Tracks that appeared in the film but not on the soundtrack album include "Monkey Hair Hide" by The Leisure Society, "A King at Night" by Bonnie "Prince" Billy, "De Profundis" by Arvo Pärt, "Let My Prayer Arise" by Dmitry Bortniansky, sung by the Estonian Philharmonic Chamber Choir, "Chinese Water Python" by Robyn Hitchcock, "Sunny Days" by Position Normal and "The Only One" Featuring. Jemini by Danger Mouse.

Graphic novel 
A limited-edition graphic novel adapted and illustrated by Anjan Sarkar and based on the script was published to tie in with the release of the film. The book was Warp's first publishing effort.

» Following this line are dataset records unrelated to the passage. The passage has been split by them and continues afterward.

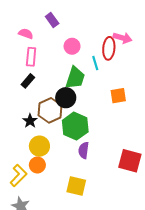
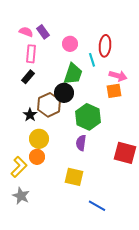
purple rectangle: (52, 20) -> (43, 32), moved
pink arrow: (122, 38) -> (118, 76), moved
green hexagon: (75, 126) -> (88, 117), moved

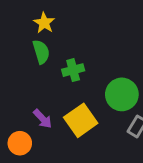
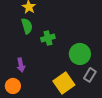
purple arrow: (43, 119) -> (21, 65), moved, turned 32
yellow square: (81, 120) -> (64, 83), moved

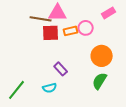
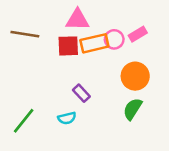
pink rectangle: (109, 13) -> (138, 34), moved
brown line: (41, 19) -> (25, 34), moved
orange rectangle: (71, 31) -> (94, 43), size x1.5

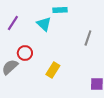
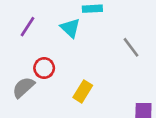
gray line: (88, 38) -> (131, 47), turned -56

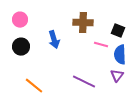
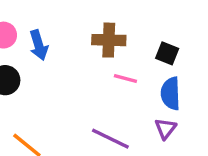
blue arrow: (54, 40) -> (39, 45), moved
pink line: (101, 45) -> (125, 78), moved

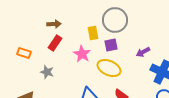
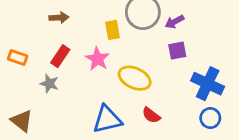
red rectangle: (55, 43) -> (60, 56), moved
purple square: (111, 45) -> (177, 51), moved
purple arrow: (143, 52) -> (175, 22), moved

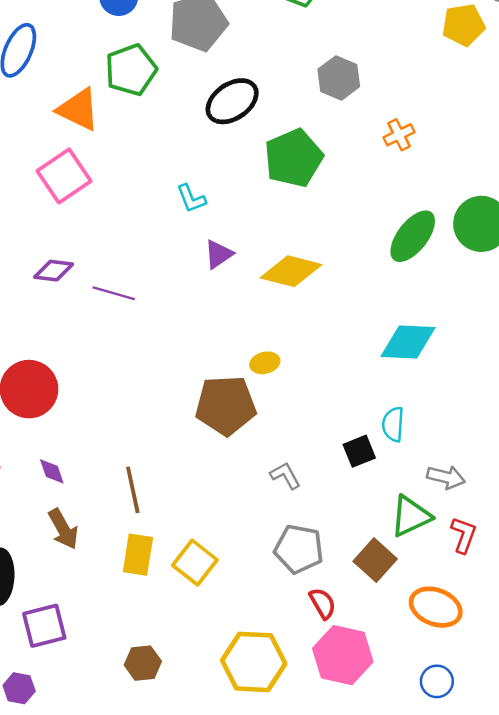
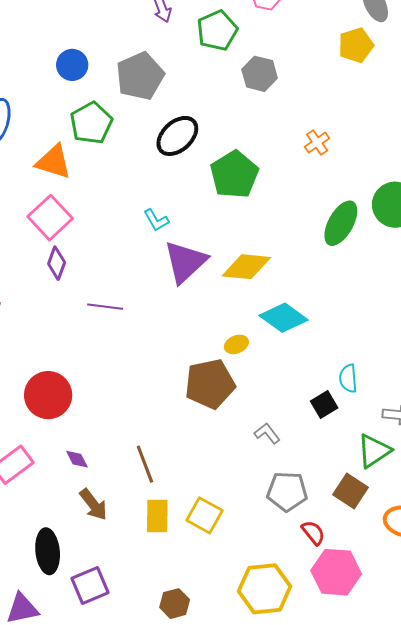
gray hexagon: (339, 78) -> (260, 74), moved
purple triangle: (219, 254) -> (185, 262), size x1.8
purple diamond: (54, 271) -> (57, 263), moved, turned -68
cyan diamond: (408, 342) -> (284, 318), moved, turned 42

Sarkar had worked on the storyboards for the movie, as well as those for My Wrongs and used his work as the basis for the adaptation, which expanded certain scenes and ideas than those seen in the movie. The book was reissued for Warp Films' tenth anniversary.

Reception 
Writing in The Observer, Philip French called the film "A very skilful, superbly edited piece of moviemaking". The Daily Telegraph wrote that the film was "not for the faint hearted". Upon release in the United States, The New York Times stated that the film '"had style and the story is told with authority“ but otherwise felt it was run of the mill. When released in Australia in October 2006, it was described as "very moralistic" and "thrilling." The film was ranked number 180 in Empire magazine's "201 Greatest Movies of All Time" feature in the March 2006 issue. It also made other appearances in the magazine's 2008 list of the 500 greatest movies of all time, where it was ranked at number 462, and in October 2011, where it came 27th in the "100 Best British Films Ever." In celebration of their 200th issue in October 2012, Total Film named it the twelfth best film of the magazine's lifetime. It was ranked number 92 in Time Outs list of the 100 best British films.

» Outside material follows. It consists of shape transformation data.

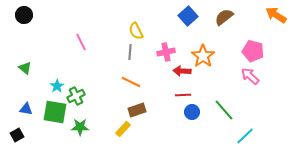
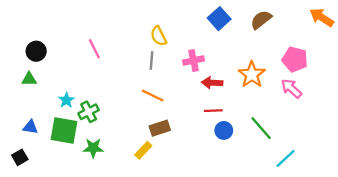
black circle: (24, 15) -> (36, 51), moved
orange star: (203, 56) -> (252, 75), moved
green triangle: (25, 68) -> (29, 79), turned -40

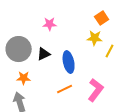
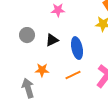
gray circle: (19, 49) -> (27, 35), size x0.6
orange star: (24, 78) -> (42, 70), moved

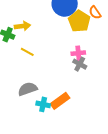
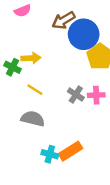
gray cross: (80, 64) -> (76, 94), moved
gray semicircle: (28, 89) -> (33, 119), moved, turned 30

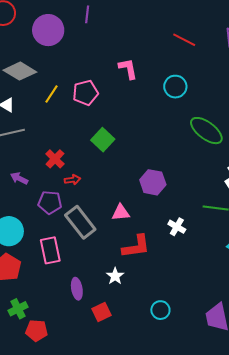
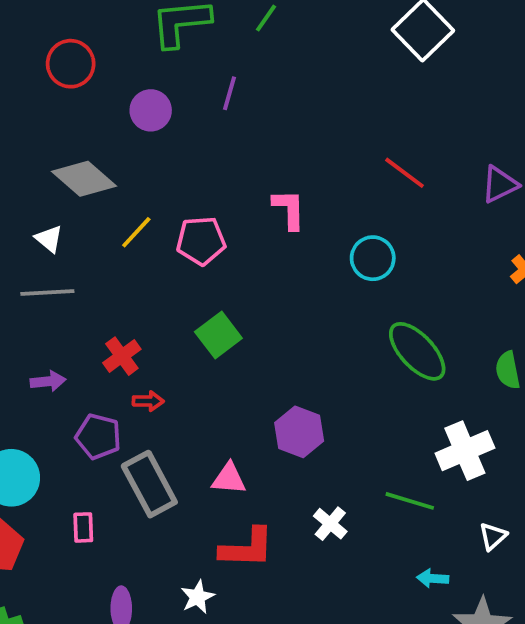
purple circle: (48, 30) -> (151, 110), size x0.7
purple arrow: (19, 178) -> (48, 381), turned 138
pink rectangle: (50, 250) -> (83, 527), size x0.6

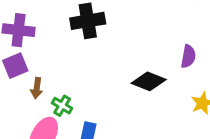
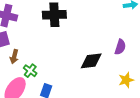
black diamond: (149, 81) -> (91, 61), turned -35

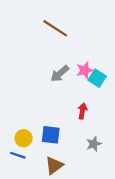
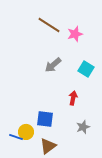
pink star: (85, 70) -> (75, 34), moved
yellow circle: (24, 138) -> (26, 132), moved

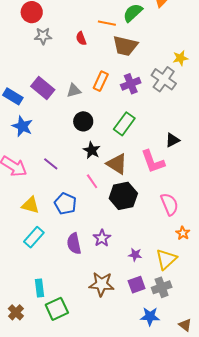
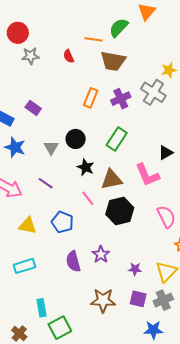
purple rectangle: (43, 88) -> (33, 108), size x0.7
gray triangle: (74, 91) -> (51, 148), moved, turned -42
brown triangle: (117, 164) -> (112, 179), turned -40
cyan rectangle: (34, 237) -> (24, 266), moved, turned 35
purple square: (137, 285) -> (138, 299), turned 36

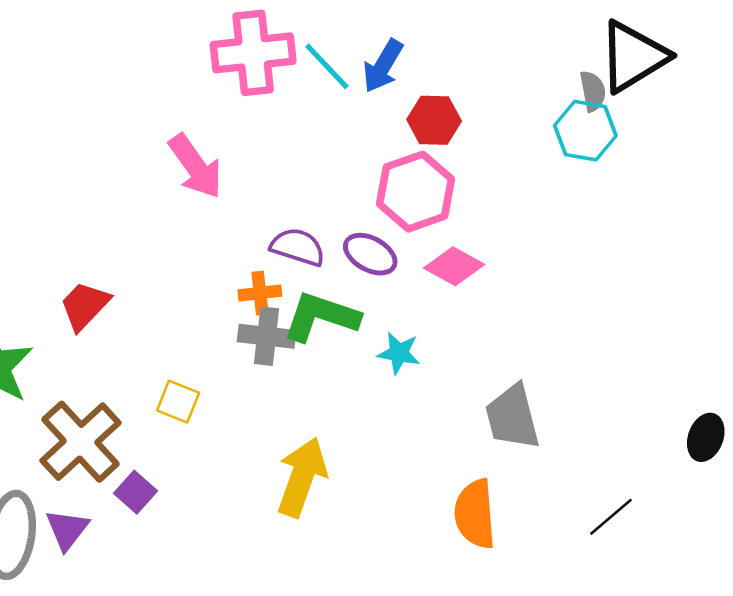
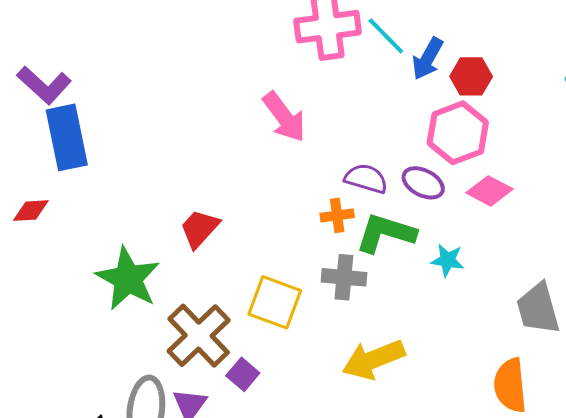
blue arrow: (383, 66) -> (428, 59), moved
gray cross: (267, 336) -> (344, 277), moved
yellow square: (178, 402) -> (275, 302), size x1.6
yellow arrow: (302, 477) -> (373, 359), turned -130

Paddy Considine won Best British Actor at the 2005 Empire Awards, beating, among others, Simon Pegg for Shaun of the Dead and Daniel Craig for Layer Cake. Dead Man's Shoes was nominated for eight British Independent Film Awards. Toby Kebbell was nominated for Best Newcomer while Gary Stretch was nominated for a Best Supporting Actor award at the same ceremony.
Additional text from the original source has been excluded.